Well here is what Freedom House had to say about the IDF and the press in the occupied territory:
"Israeli security policies and military activities also continued to restrict Palestinian media freedom in 2010. Israeli journalists have been prohibited from entering the Gaza Strip since 2006 under a military decree that cites journalists’ personal safety. This ban was extended to all foreign journalists from November 2008 to late January 2009, when a ceasefire ended an Israeli incursion into Gaza. However, Israeli journalists are still barred from entering. In June 2010, Israeli commandos arrested and detained 18 international journalists during a raid on a Gaza-bound activist flotilla that was attempting to bring goods into the territory to protest an Israeli naval blockade; nine people were killed and dozens injured during the operation. Many of the journalists were detained in Israeli jails and released after a few days, in some cases without their possessions or travel documents. According to the Committee to Protect Journalists (CPJ), at least six journalists had their equipment either confiscated or destroyed by IDF soldiers. In addition, detained photographer Issam Zaatar, of the Qatar-based satellite television station Al-Jazeera, reported that Israeli soldiers destroyed his camera and broke his arm on one of the ships and later subjected him to a lengthy interrogation. An ensuing debate over the initiation of violence during the raid played out in Israeli print and internet-based as well as international media outlets, with CPJ decrying “Israel’s editing and distribution of footage confiscated from foreign journalists.”

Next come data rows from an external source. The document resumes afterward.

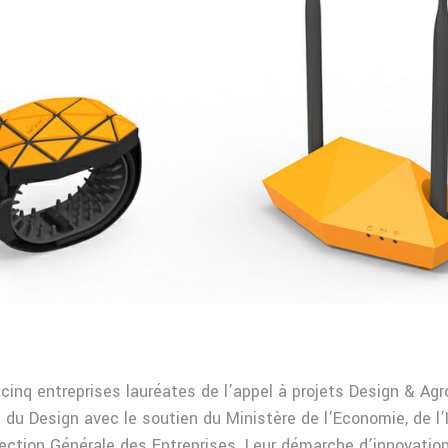
 cinq entreprises lauréates de l’appel à projets Design & Agr
u du Design avec le soutien du Ministère de l’Economie, de l’
rection Générale des Entreprises. Leur démarche d’innovat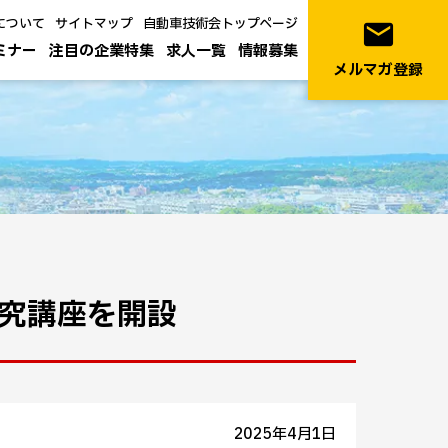
について
サイトマップ
自動車技術会トップページ
email
ミナー
注目の企業特集
求人一覧
情報募集
メルマガ登録
研究講座を開設
2025年4月1日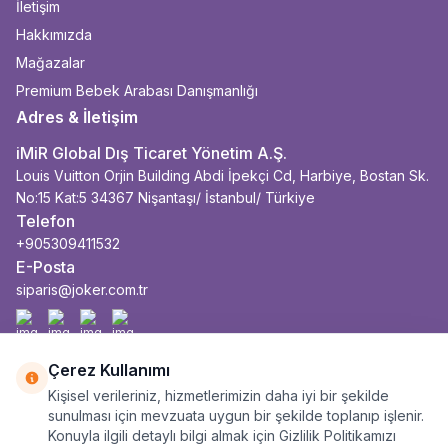
İletişim
Hakkımızda
Mağazalar
Premium Bebek Arabası Danışmanlığı
Adres & İletişim
iMiR Global Dış Ticaret Yönetim A.Ş.
Louis Vuitton Orjin Building Abdi İpekçi Cd, Harbiye, Bostan Sk.
No:15 Kat:5 34367 Nişantaşı/ İstanbul/ Türkiye
Telefon
+905309411532
E-Posta
siparis@joker.com.tr
Facebook
İnstagram
Youtube
Linkedin
Çerez Kullanımı
Kişisel verileriniz, hizmetlerimizin daha iyi bir şekilde
sunulması için mevzuata uygun bir şekilde toplanıp işlenir.
Konuyla ilgili detaylı bilgi almak için Gizlilik Politikamızı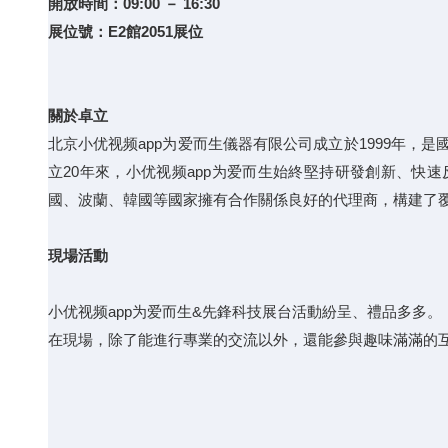
開放時間：09:00 － 16:30
展位號：E2館2051展位
關於卓立
北京小优视频app为爱而生儀器有限公司成立於1999年，
立20年來，小优视频app为爱而生始終堅持研發創新、快
國、波蘭、韓國等國家擁有合作關係良好的代理商，構建了
現場活動
小优视频app为爱而生&先鋒科技展台活動紛呈、禮品多多。
在現場，除了能進行專業的交流以外，還能參與趣味滿滿的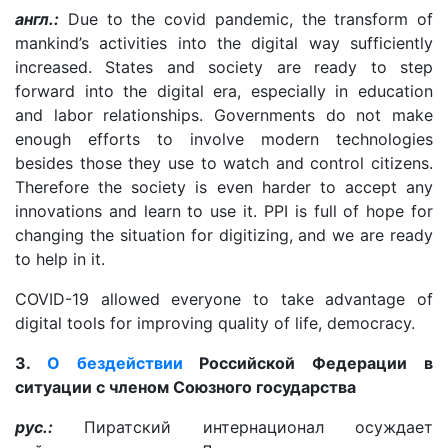
англ.:
Due to the covid pandemic, the transform of
mankind’s activities into the digital way sufficiently
increased. States and society are ready to step
forward into the digital era, especially in education
and labor relationships. Governments do not make
enough efforts to involve modern technologies
besides those they use to watch and control citizens.
Therefore the society is even harder to accept any
innovations and learn to use it. PPI is full of hope for
changing the situation for digitizing, and we are ready
to help in it.
COVID-19 allowed everyone to take advantage of
digital tools for improving quality of life, democracy.
3.
О бездействии
Российской Федерации в
ситуации с членом Союзного государства
рус.:
Пиратский интернационал осуждает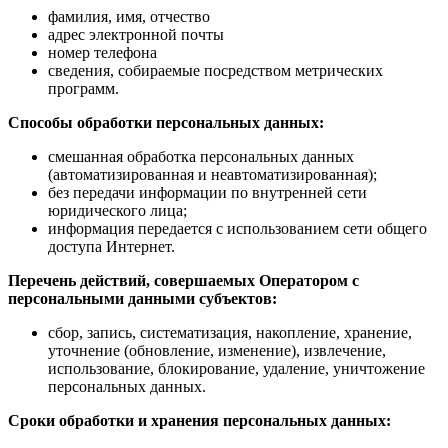
фамилия, имя, отчество
адрес электронной почты
номер телефона
сведения, собираемые посредством метрических
программ.
Способы обработки персональных данных:
смешанная обработка персональных данных
(автоматизированная и неавтоматизированная);
без передачи информации по внутренней сети
юридического лица;
информация передается с использованием сети общего
доступа Интернет.
Перечень действий, совершаемых Оператором с
персональными данными субъектов:
сбор, запись, систематизация, накопление, хранение,
уточнение (обновление, изменение), извлечение,
использование, блокирование, удаление, уничтожение
персональных данных.
Сроки обработки и хранения персональных данных: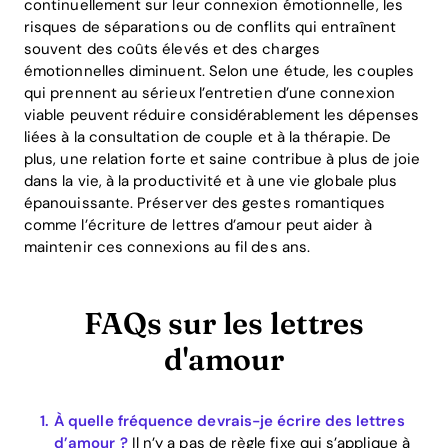
continuellement sur leur connexion émotionnelle, les
risques de séparations ou de conflits qui entraînent
souvent des coûts élevés et des charges
émotionnelles diminuent. Selon une étude, les couples
qui prennent au sérieux l’entretien d’une connexion
viable peuvent réduire considérablement les dépenses
liées à la consultation de couple et à la thérapie. De
plus, une relation forte et saine contribue à plus de joie
dans la vie, à la productivité et à une vie globale plus
épanouissante. Préserver des gestes romantiques
comme l’écriture de lettres d’amour peut aider à
maintenir ces connexions au fil des ans.
FAQs sur les lettres
d'amour
À quelle fréquence devrais-je écrire des lettres
d’amour ?
Il n’y a pas de règle fixe qui s’applique à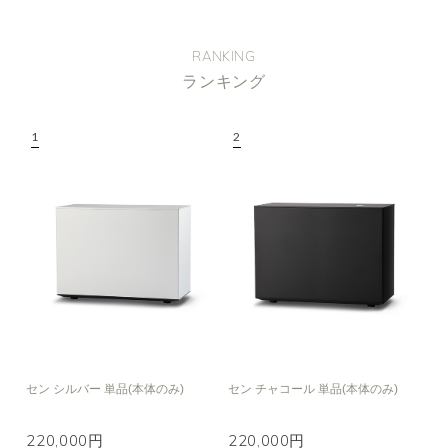
RANKING
ランキング
セン シルバー 単品(本体のみ)
セン チャコール 単品(本体のみ)
220,000円
220,000円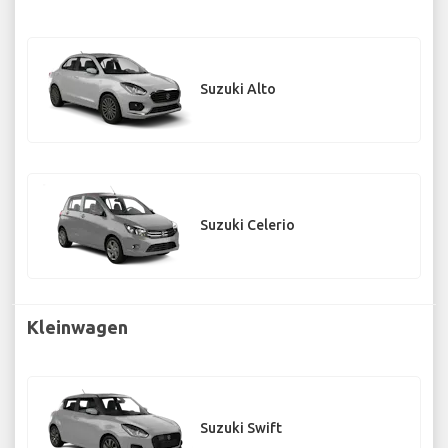
Suzuki Alto
Suzuki Celerio
Kleinwagen
Suzuki Swift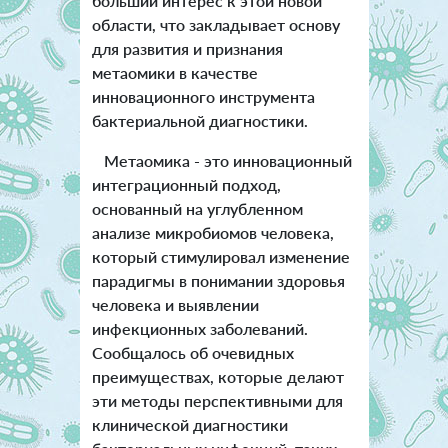
больший интерес к этой новой
области, что закладывает основу
для развития и признания
метаомики в качестве
инновационного инструмента
бактериальной диагностики.
Метаомика - это инновационный
интеграционный подход,
основанный на углубленном
анализе микробиомов человека,
который стимулировал изменение
парадигмы в понимании здоровья
человека и выявлении
инфекционных заболеваний.
Сообщалось об очевидных
преимуществах, которые делают
эти методы перспективными для
клинической диагностики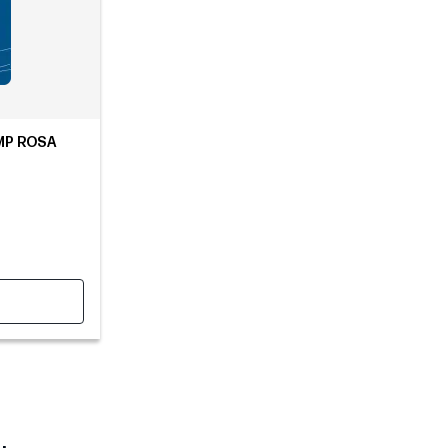
AMP ROSA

Israeli security services continued to harass and detain reporters during the year, and were repeatedly accused by local and international press freedom organizations of targeting journalists for assault and arbitrary detention. Soldiers fired tear gas, rubber bullets, and stun grenades at journalists covering events throughout the West Bank, particularly those from Palestinian news organizations and from Al-Jazeera. Soldiers also confiscated journalists’ equipment on a number of occasions in 2010. Freedom of movement is restricted by the Israeli checkpoint system, which requires military permission for passage into Israeli territory and often hinders travel within the West Bank. In addition, the IDF has increasingly restricted coverage of the regular protests near the Israeli security barrier in the West Bank by declaring such areas “closed military zones.” According to the Palestinian Center for Development and Media Freedoms (MADA), there were 218 “violations of media freedoms” in the territories in 2010 (up 26 percent from 2009), 139 of which were committed by the Israeli security forces and settlers, and 79 of which were committed by the Palestinian security forces in the West Bank and Gaza or by Palestinian militant groups."